That’s a worrying statistic – but read on.

In a quote from the study’s researcher, Monash University’s Christina Ekegren, we learn more about the who, rather than the what, they were studying,

“We found that the majority of the dancers monitored danced six days per week, with each participant dancing an average of 30 hours per week.

This was on top of their normal school work.”

The sample is a very specific demographic.

In fact, as Christina Ekegren tells the ABC, the dancers they looked at were between the ages of 16 and 18 years of age and were at a pre-professional level of dance; studying at the Royal Ballet School, the Central School of Ballet or the English National Ballet School.

When asked if her findings could be extrapolated to the adult beginner demographic, Christina Ekegren says no.

“Í don’t think my results could be generalised to the population you’re interested in,” she explains. “many of the dancers’ injuries were the result of overuse due to high training loads.”

As previously mentioned, the dancers are aspiring professionals who were dancing an average of 30 hours per week and doing school work on top of that. Christina Ekegren also notes to the ABC that there are also potentially getting less sleep than necessary.

“Relative to the number of hours that they’re dancing, the injury rate is actually quite low,” she says. ” The activity itself is quite low risk but what makes it high risk is the fact that they’re dancing for so many hours.”

When it comes to adult beginner ballet classes taken for fun, fitness or even fashion, it would be the exception to dance more than a few hours per week. If you were to dance every ballet class at my studio, you’d only be dancing five and a half hours per week.

Yes, injuries are possible in any physical activity – whether from poor technique, lack of warm up, exerting yourself beyond your capability, or otherwise.

Netball, one of the most popular sports in Australia can lead to broken fingers and even has an injury with its name on it: netball knee.

Likewise, tennis elbow. But would your friends show concern for your new-found interest in tennis or netball?

Pre-existing concerns about ballet-related injuries generally assume a professional, or a pre-professional dancer, but when taking into account sensible measures, there’s no reason adult beginner ballet should be particularly dangerous.

If you select a studio that uses qualified teachers, follow the instructions given and dance to your own level, then there is no reason to fear embracing a new pastime.

This post was originally published here.

The Nouns and Adjectives of Adult Ballet

Ballerina

baləˈriːnə

A female ballet dancer.

Origin: late 18th century: from Italian, feminine of ballerino ‘dancing master’, from ballare ‘to dance’, from late Latin.

According to the Oxford English Dictionary, if you are a female who dances ballet you are a ballerina.

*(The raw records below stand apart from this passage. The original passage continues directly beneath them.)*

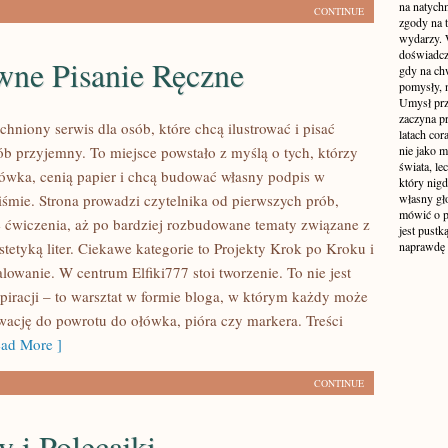
na natych
CONTINUE
zgody na t
wydarzy. W
doświadcz
wne Pisanie Ręczne
gdy na ch
pomysły, n
Umysł prz
zaczyna p
tchniony serwis dla osób, które chcą ilustrować i pisać
latach co
ób przyjemny. To miejsce powstało z myślą o tych, którzy
nie jako m
świata, le
łówka, cenią papier i chcą budować własny podpis w
który nigd
iśmie. Strona prowadzi czytelnika od pierwszych prób,
własny gło
mówić o pr
e ćwiczenia, aż po bardziej rozbudowane tematy związane z
jest pustk
tetyką liter. Ciekawe kategorie to Projekty Krok po Kroku i
naprawdę
owanie. W centrum Elfiki777 stoi tworzenie. To nie jest
spiracji – to warsztat w formie bloga, w którym każdy może
ację do powrotu do ołówka, pióra czy markera. Treści
ad More ]
CONTINUE
y i Polecajki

Yet for so long I would protest when my boyfriend called me a ballerina. For two years I would make excuses as to why I wasn’t a ballerina.

Ballerinas are women like Lucinda Dunn and Darcey Bussell. Ballerinas are at the top of their art. Ballerinas started dancing as a child and now as an adult they perform with a company, or are in a school. They have buns in their hair and tights on their legs. They don’t stumble around in football shorts and Bonds singlets. They’re not people in their late 20s who slipped on their first pair of ballet shoes two years previously.

But it says it right there in the OED: a ballerina is a female ballet dancer. A noun for a woman who dances ballet. I’m a woman who dances ballet: I’m a ballerina.

I am a ballerina.

I may be a beginner ballerina or an adult ballerina but I am still a ballerina.

The adjective may change but the noun does not. An aspiring ballerina can become a prima ballerina and finally a retired ballerina. A beginner ballerina can become an intermediate ballerina, maybe even an advanced ballerina. ‘Ballerina’ is the constant.

By choosing to adopt ballerina as the noun, as the core identity, you are free to modify the adjective in front of it.

You are also able to accept or reject the adjectives others place in front of it. A ‘terrible ballerina’ is still a ballerina. And you can elect to change that ‘terrible’ into whatever you choose, whether through words or hard work.

The tendency to put ourselves down, for whatever reason, can hold us back. If we insist that we aren’t ballerinas because of pre-conceived notions of who or what a ballerina is, then we can prevent ourselves from progressing. If we don’t embrace the noun, the identity, ‘ballerina’ then we can’t change the adjective in front of it.

It’s awkward and lacks an identity to refer to yourself as ‘just someone who does adult ballet.’ And it lacks self confidence. Self confidence we need to grow and improve.

In accepting that as a woman who dances ballet you are a ballerina, the same noun that is used by women on stage, you raise your self esteem. The difference between you and the people you look up to becomes only the adjective.

Yes, the adjectives differ greatly but you still share the noun. No matter how negative that adjective is, you still have the noun to hold onto. You still have the noun to turn to when you’re struggling with older, inflexible joints at the barre. You can aspire to change that adjective as you progress in your classes.

Maybe you already call yourself an adult ballerina. The noun is already there so just play around with the adjective from time to time.

Embrace the noun. Accept it as the default identity. Change the adjective to suit the moment.

Go from a beginner ballerina to a better ballerina. Be a ballerina.